Mike Dolan
LONDON (Reuters) – It’s hard to ignore the possibility that sterling will hit its highest level since the 2016 Brexit referendum following a surprise UK election announcement – and it could raise hopes of a recovery from the economic damage associated with Brexit.
In what Washington’s Peterson Institute for International Economics called this week a “self-inflicted wound,” Britain’s disorderly exit from the European Union has dogged domestic investment, the pound and British markets for nearly a decade.
The fact that Brexit has damaged the economy now seems undeniable to most observers. Just last month, the Bank of England’s (BoE) next deputy governor for monetary policy, Claire Lombardelli, said that “the evidence suggests that Brexit has had a negative economic impact through investment and trade.”
While parallel shocks caused by the pandemic and energy and inflation shocks linked to Ukraine make it difficult to measure the exact size of the negative hit, Lombardelli said the analysis showed that Brexit has led to a significant and long-term increase in uncertainty and declines in investment, output and productivity. .
Experts aside, the public seems to have already figured this out.
Opinion polls now consistently show that those who think leaving the EU was wrong are about 20 points ahead of those who still think it was right. Some show large majorities even in favor of reunification.
It is still far from clear whether the likely change of government will lead to a significant change in the situation on this issue, but relations between the UK and the European Union are unlikely to get much worse than they have been over the past eight years.
This month’s surprise announcement of a July 4 election has left the pound and broader British asset prices largely unperturbed, with betting markets now pricing in a more than 90% chance that the opposition Labor Party will return to power for the first time in 14 years, according to polls public opinion. consistently above 20 points.
As always, a host of other factors have contributed to sterling’s recent rise – not least reduced expectations for the Bank of England’s summer interest rate cut.
But the strength of the pound as a result of the change of government, which includes the pound rising against the euro to levels not seen since the government budget farce at the end of 2022, appears to be more than just a cyclical reversal.
The Bank of England’s trade-weighted sterling index this week hit its highest level since the 2016 referendum that ultimately took the UK out of the EU in 2020, 47 years after it joined the common market.
While the pound is still around 5% below pre-referendum levels, it has rebounded more than 10% from its fiscal collapse trough in 2022 and is up around 2.5% this year alone.
But the return to 2016 levels is a notable milestone. What’s more, long-disliked, undervalued and heavily discounted UK shares have finally joined peers in hitting record highs this month, despite the pound’s rise.
LABOR STEP
While Labor has sought to avoid what it sees as the divisive issue of Brexit during the election campaign and has ruled out any plans to return to the EU single market or customs union, it has vowed to review the post-Brexit deal with the Brussels trading bloc.
Last September, Labor Party leader and likely next Prime Minister Keir Starmer promised to improve trade relations with the EU in 2025 if his party wins the election.
Starmer said he would seek closer ties with the EU when the partnership is reviewed next year, aiming to improve former prime minister Boris Johnson’s 2021 Trade and Cooperation Agreement (TCA) in areas such as security , innovation and research.

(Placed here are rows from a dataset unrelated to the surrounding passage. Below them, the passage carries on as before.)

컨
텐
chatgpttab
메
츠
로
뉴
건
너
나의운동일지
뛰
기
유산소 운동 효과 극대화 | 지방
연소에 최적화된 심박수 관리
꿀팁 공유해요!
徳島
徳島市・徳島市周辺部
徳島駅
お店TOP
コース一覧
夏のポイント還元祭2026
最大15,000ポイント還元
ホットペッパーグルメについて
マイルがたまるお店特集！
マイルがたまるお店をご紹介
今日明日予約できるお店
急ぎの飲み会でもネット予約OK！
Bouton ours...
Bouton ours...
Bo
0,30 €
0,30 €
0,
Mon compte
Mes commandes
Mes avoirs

This sounds marginal and far from hinting at a serious Brexit reversal.
But the large parliamentary majority now projected for Labor could give the new government considerable leeway to reengage with Brussels on a range of issues if it so chooses.

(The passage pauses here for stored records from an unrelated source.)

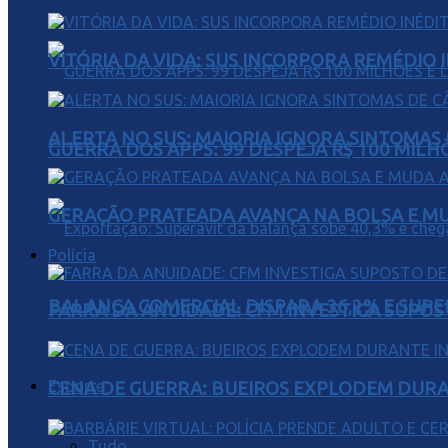
VITÓRIA DA VIDA: SUS INCORPORA REMÉDIO 
ALERTA NO SUS: MAIORIA IGNORA SINTOMAS
GUERRA DOS APPS: 99 DESPEJA R$ 100 MILH
GERAÇÃO PRATEADA AVANÇA NA BOLSA E M
Polícia
BALANÇA COMERCIAL DISPARA 36,2% E SUPER
FARRA DA ANUIDADE: CFM INVESTIGA SUPOS
Esporte
CENA DE GUERRA: BUEIROS EXPLODEM DURA
Tudo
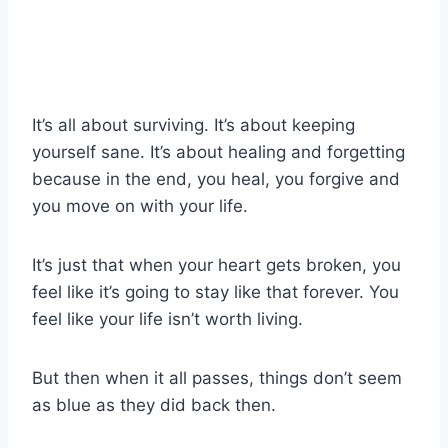
It’s all about surviving. It’s about keeping
yourself sane. It’s about healing and forgetting
because in the end, you heal, you forgive and
you move on with your life.
It’s just that when your heart gets broken, you
feel like it’s going to stay like that forever. You
feel like your life isn’t worth living.
But then when it all passes, things don’t seem
as blue as they did back then.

For markets keeping an eye on the situation, the release of election manifestos in the coming weeks now marks the next stage, even if there is little hope of anything concrete on Brexit in them and polls show the issue is now low on voters’ list of priorities.

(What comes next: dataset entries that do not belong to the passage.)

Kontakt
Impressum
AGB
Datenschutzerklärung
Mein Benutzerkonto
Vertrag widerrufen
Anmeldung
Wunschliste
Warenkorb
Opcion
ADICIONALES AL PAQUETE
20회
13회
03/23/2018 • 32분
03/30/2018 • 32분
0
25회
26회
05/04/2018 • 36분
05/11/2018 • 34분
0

AXA Investment Managers chief economist Gilles Moec doubts either side will want to deal with Brexit before the vote, although he believes it is the “elephant in the room” when it comes to the overall economic picture.
And JPMorgan’s Allan Monks fears the lack of anything stronger in his manifesto could mean Labor lacks a mandate to act more decisively in the years ahead.
“Governments often deviate from their manifesto promises, but given the controversy surrounding this issue, this seems unlikely without a public vote,” Monks said. “The TCA is subject to renegotiation… but the EU has made it clear that this is about addressing teething problems rather than being able to open the agreement to meaningful change.”
Do low expectations create room for surprise? Or maybe there’s just another fish to fry?
Brexit hope or not, the pound seems to be making its own decision anyway.
The views expressed here are those of the author, a columnist for Reuters.